Whatever lies between the line with "At what (x,y)" and the end of the data, both included, must be copied exactly and without pictures.

+ + + + +

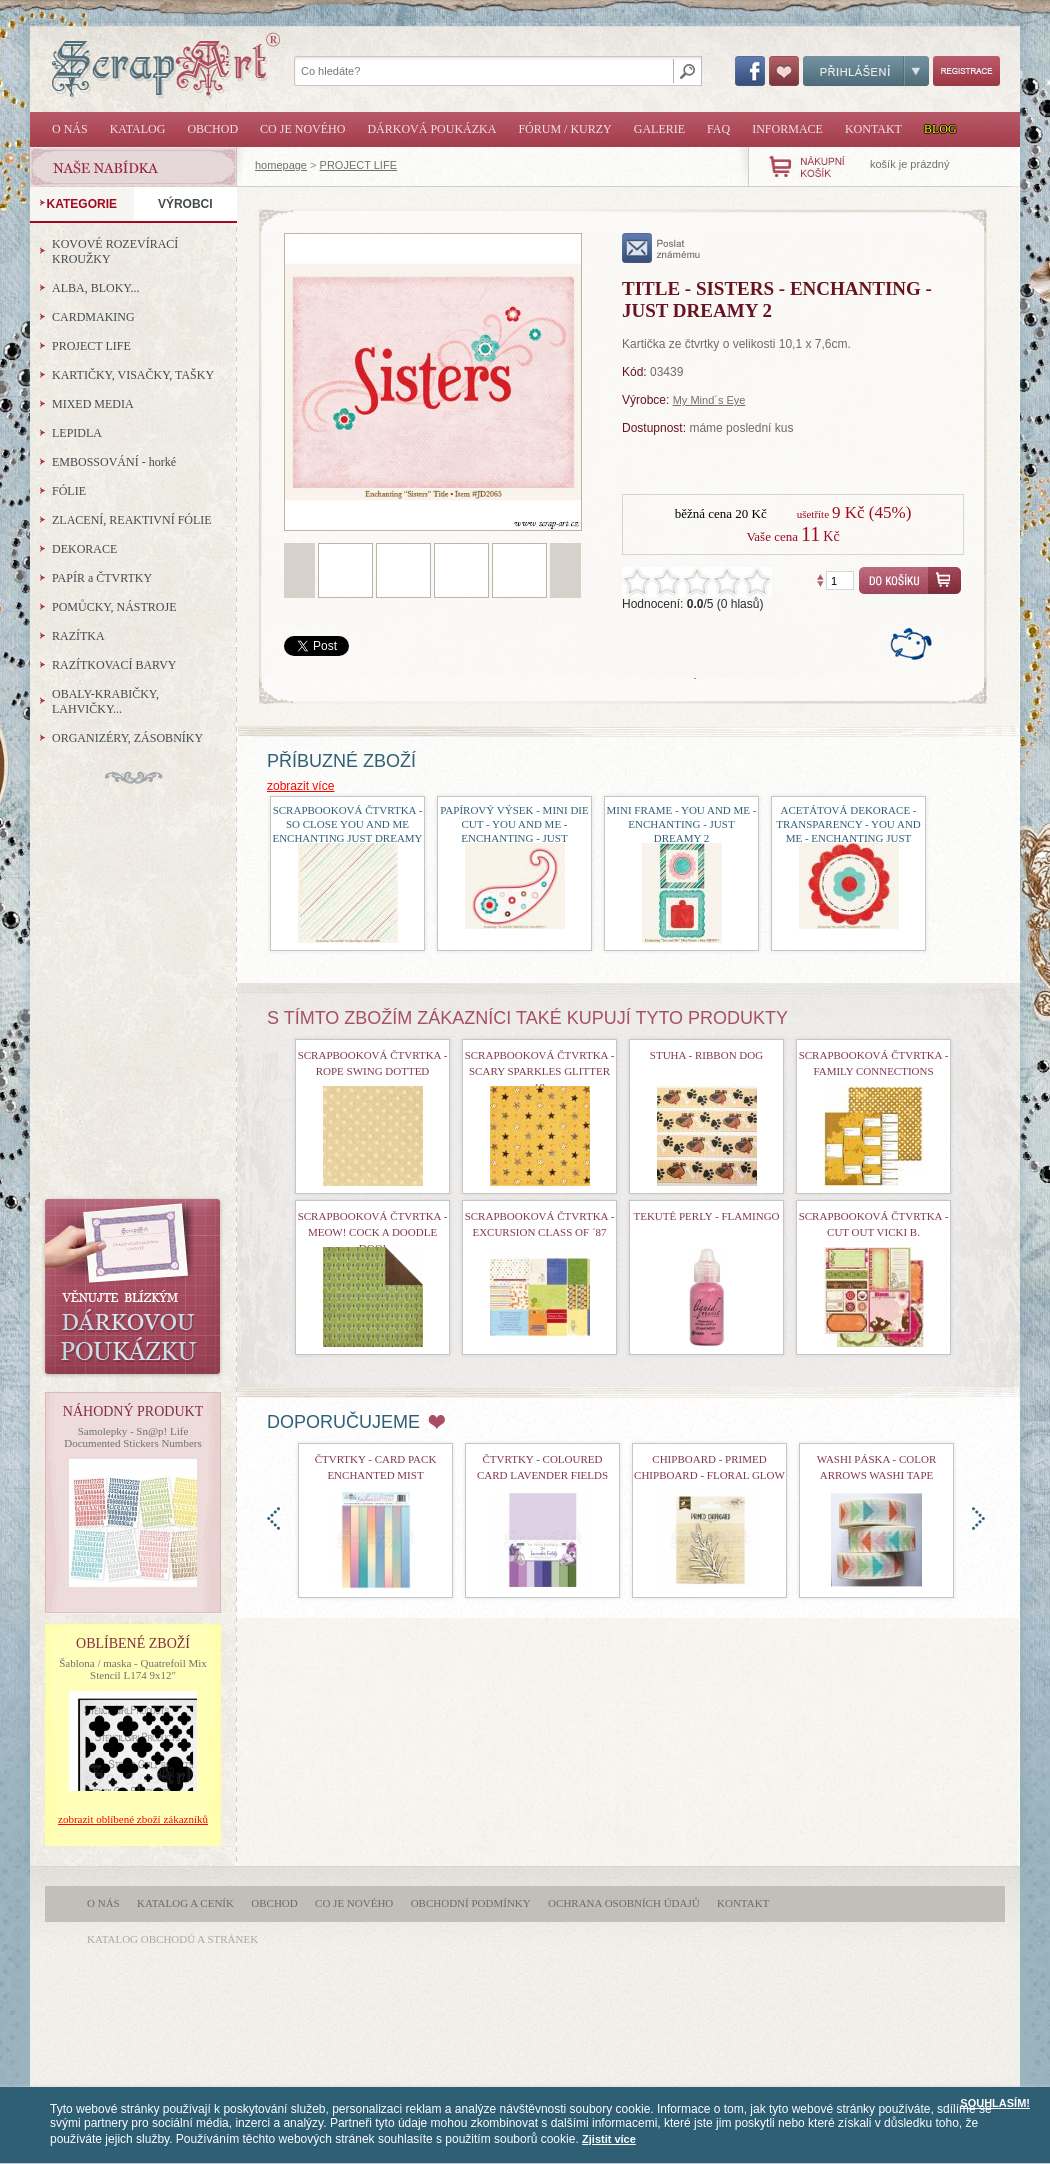  What do you see at coordinates (302, 129) in the screenshot?
I see `Co je nového` at bounding box center [302, 129].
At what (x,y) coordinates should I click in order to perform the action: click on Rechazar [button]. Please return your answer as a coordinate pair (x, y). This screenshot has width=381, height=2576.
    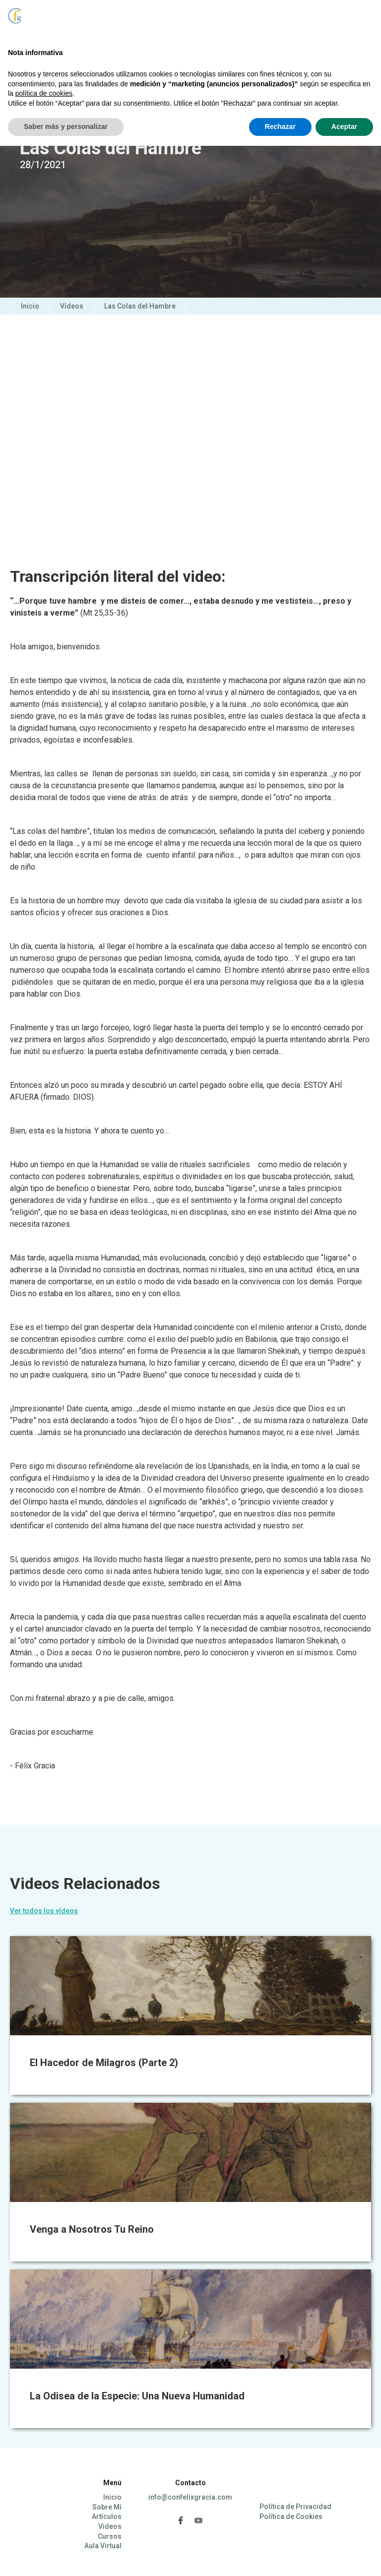
    Looking at the image, I should click on (280, 2557).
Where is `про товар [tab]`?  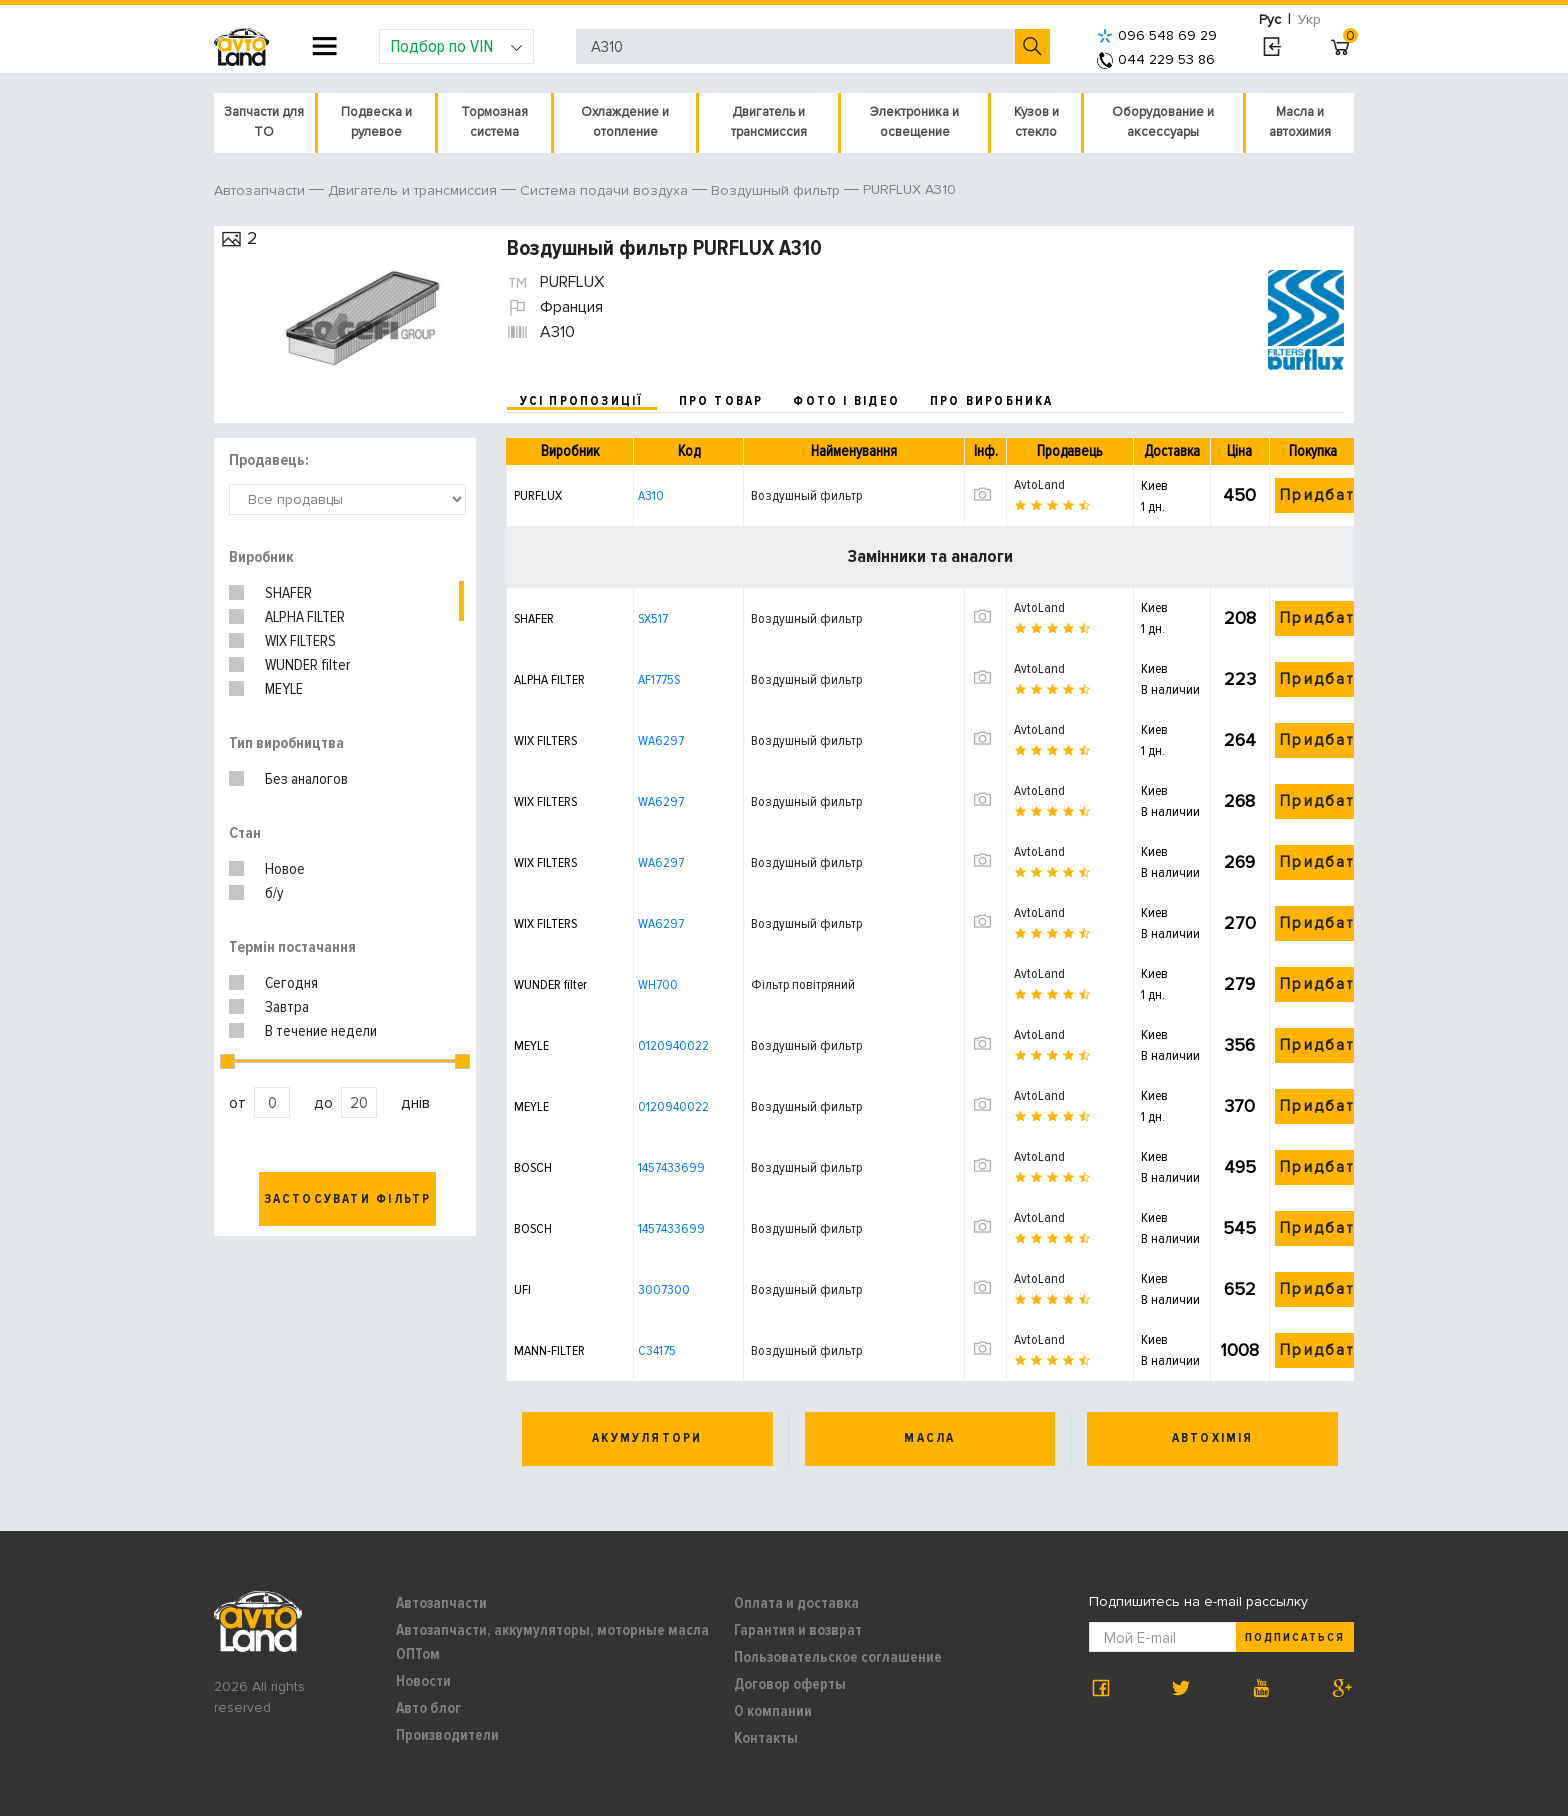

+ + + + +

• Written answer:
At what (x,y) coordinates should I click in order to perform the action: click on Rechazar [button]. Please return your answer as a coordinate pair (x, y). This screenshot has width=381, height=2576.
    Looking at the image, I should click on (280, 2557).
Where is `про товар [tab]`?  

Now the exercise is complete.